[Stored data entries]
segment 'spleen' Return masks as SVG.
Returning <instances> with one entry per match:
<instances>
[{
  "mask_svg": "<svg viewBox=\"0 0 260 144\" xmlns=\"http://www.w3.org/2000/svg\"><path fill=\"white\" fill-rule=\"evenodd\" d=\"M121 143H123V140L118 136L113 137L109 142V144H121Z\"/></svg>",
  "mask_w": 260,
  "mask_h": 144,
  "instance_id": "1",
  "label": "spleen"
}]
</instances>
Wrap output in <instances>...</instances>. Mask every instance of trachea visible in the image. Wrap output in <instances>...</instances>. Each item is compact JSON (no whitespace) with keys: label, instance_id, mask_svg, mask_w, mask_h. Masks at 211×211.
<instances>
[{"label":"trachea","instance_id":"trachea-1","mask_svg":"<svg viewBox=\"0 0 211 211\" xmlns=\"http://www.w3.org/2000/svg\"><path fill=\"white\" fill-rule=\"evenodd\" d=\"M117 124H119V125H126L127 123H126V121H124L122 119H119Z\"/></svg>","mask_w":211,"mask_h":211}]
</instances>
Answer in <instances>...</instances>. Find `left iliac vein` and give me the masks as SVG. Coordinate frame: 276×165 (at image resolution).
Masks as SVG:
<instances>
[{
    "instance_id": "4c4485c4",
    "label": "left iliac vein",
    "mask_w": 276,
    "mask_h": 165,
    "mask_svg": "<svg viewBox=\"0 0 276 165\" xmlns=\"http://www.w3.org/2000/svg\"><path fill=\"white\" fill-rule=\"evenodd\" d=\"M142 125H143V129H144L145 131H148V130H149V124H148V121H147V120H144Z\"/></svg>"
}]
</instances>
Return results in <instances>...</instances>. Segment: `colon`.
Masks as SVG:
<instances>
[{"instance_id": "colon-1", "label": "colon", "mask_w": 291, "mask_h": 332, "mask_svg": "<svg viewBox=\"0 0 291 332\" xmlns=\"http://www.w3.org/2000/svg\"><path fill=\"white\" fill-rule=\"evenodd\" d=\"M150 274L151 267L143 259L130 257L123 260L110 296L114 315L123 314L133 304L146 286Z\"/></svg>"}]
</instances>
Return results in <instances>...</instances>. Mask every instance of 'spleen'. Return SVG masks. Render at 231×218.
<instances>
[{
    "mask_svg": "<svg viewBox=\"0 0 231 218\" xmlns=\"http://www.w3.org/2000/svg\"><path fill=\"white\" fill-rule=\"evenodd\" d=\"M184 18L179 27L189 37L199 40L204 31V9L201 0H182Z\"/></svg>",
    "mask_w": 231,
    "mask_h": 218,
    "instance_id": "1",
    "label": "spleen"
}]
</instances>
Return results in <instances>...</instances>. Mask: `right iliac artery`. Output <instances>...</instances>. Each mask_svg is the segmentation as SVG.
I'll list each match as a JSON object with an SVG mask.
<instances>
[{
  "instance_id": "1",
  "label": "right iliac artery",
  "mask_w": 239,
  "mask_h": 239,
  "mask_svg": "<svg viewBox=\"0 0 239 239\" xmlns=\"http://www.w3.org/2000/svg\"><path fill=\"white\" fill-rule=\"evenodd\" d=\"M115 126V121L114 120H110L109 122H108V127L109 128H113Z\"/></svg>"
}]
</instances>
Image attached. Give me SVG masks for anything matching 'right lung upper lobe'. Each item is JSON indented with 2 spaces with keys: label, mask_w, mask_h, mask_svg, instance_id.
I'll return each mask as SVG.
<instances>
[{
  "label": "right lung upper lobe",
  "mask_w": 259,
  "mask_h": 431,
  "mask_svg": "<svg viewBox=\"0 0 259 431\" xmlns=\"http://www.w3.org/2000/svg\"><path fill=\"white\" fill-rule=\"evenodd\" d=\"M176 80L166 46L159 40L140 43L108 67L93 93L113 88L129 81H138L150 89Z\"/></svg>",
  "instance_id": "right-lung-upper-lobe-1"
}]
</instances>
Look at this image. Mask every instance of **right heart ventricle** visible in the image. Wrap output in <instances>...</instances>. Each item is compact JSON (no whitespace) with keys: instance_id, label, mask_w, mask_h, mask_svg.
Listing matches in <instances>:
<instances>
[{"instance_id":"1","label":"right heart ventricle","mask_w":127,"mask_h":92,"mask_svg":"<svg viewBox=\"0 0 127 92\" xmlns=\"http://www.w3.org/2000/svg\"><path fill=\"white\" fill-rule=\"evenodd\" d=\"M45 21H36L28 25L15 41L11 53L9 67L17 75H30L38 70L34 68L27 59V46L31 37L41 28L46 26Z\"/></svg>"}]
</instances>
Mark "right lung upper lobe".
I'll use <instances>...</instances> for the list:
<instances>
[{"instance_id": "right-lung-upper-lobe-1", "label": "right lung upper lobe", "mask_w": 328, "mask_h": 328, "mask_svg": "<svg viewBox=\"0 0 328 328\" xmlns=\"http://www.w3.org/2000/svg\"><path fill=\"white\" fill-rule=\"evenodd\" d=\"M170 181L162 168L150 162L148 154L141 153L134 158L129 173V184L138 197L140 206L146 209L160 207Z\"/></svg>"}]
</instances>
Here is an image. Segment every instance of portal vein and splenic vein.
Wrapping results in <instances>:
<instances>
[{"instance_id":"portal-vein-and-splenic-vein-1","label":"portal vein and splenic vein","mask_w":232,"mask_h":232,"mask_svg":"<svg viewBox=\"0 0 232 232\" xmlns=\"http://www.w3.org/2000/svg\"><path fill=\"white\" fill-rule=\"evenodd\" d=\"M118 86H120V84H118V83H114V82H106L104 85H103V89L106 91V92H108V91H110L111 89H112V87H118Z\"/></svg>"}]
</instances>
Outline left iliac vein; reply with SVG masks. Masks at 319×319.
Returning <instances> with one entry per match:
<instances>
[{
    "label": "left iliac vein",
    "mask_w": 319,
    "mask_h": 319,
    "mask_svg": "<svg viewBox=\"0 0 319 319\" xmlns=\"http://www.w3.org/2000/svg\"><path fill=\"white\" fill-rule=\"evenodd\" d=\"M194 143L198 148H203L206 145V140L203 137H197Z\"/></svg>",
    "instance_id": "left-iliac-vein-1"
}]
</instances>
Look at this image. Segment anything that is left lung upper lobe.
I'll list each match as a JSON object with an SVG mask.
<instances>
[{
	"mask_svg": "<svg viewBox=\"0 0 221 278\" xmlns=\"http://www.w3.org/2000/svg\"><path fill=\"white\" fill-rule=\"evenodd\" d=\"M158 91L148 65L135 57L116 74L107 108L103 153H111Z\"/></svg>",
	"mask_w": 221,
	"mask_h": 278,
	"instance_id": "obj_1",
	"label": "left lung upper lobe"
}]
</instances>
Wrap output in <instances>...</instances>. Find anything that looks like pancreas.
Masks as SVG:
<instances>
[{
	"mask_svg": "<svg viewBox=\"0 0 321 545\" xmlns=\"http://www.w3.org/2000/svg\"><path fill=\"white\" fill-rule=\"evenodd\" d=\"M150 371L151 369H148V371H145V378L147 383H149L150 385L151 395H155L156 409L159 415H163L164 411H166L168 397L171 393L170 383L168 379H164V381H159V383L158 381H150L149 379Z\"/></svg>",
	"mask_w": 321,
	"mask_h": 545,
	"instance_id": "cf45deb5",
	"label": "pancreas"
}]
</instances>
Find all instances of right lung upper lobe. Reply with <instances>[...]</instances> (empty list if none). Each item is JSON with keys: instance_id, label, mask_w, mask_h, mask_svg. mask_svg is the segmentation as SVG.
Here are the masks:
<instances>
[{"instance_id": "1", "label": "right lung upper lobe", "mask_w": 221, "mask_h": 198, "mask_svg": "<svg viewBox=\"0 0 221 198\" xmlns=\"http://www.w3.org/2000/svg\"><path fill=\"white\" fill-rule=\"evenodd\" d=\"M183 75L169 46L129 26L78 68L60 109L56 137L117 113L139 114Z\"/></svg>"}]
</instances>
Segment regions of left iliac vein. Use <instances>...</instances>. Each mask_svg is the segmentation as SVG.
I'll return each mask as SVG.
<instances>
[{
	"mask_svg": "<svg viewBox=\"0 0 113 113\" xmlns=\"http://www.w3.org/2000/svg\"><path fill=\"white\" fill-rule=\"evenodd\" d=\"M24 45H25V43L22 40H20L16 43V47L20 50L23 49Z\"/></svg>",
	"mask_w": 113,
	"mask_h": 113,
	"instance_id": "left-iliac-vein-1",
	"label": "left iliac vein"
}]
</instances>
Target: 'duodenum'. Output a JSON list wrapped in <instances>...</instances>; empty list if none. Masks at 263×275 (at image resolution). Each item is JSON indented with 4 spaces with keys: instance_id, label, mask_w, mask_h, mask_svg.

Activity >>
Word for word, repeat the lines from the one holding "Find all instances" through the last line of the entries, both included.

Expected answer >>
Find all instances of right lung upper lobe. Reply with <instances>[...]</instances> (empty list if none). Each item is JSON with keys: instance_id, label, mask_w, mask_h, mask_svg. mask_svg is the segmentation as SVG.
Here are the masks:
<instances>
[{"instance_id": "1", "label": "right lung upper lobe", "mask_w": 221, "mask_h": 198, "mask_svg": "<svg viewBox=\"0 0 221 198\" xmlns=\"http://www.w3.org/2000/svg\"><path fill=\"white\" fill-rule=\"evenodd\" d=\"M183 75L169 46L129 26L78 68L60 109L56 137L117 113L139 114Z\"/></svg>"}]
</instances>
Segment regions of left iliac vein. Use <instances>...</instances>. Each mask_svg is the segmentation as SVG.
I'll return each mask as SVG.
<instances>
[{
	"mask_svg": "<svg viewBox=\"0 0 113 113\" xmlns=\"http://www.w3.org/2000/svg\"><path fill=\"white\" fill-rule=\"evenodd\" d=\"M24 45H25V43L22 40H20L16 43V47L20 50L23 49Z\"/></svg>",
	"mask_w": 113,
	"mask_h": 113,
	"instance_id": "left-iliac-vein-1",
	"label": "left iliac vein"
}]
</instances>
Target: 'duodenum'. Output a JSON list wrapped in <instances>...</instances>; empty list if none. Masks at 263×275 (at image resolution). Each item is JSON indented with 4 spaces with keys: instance_id, label, mask_w, mask_h, mask_svg.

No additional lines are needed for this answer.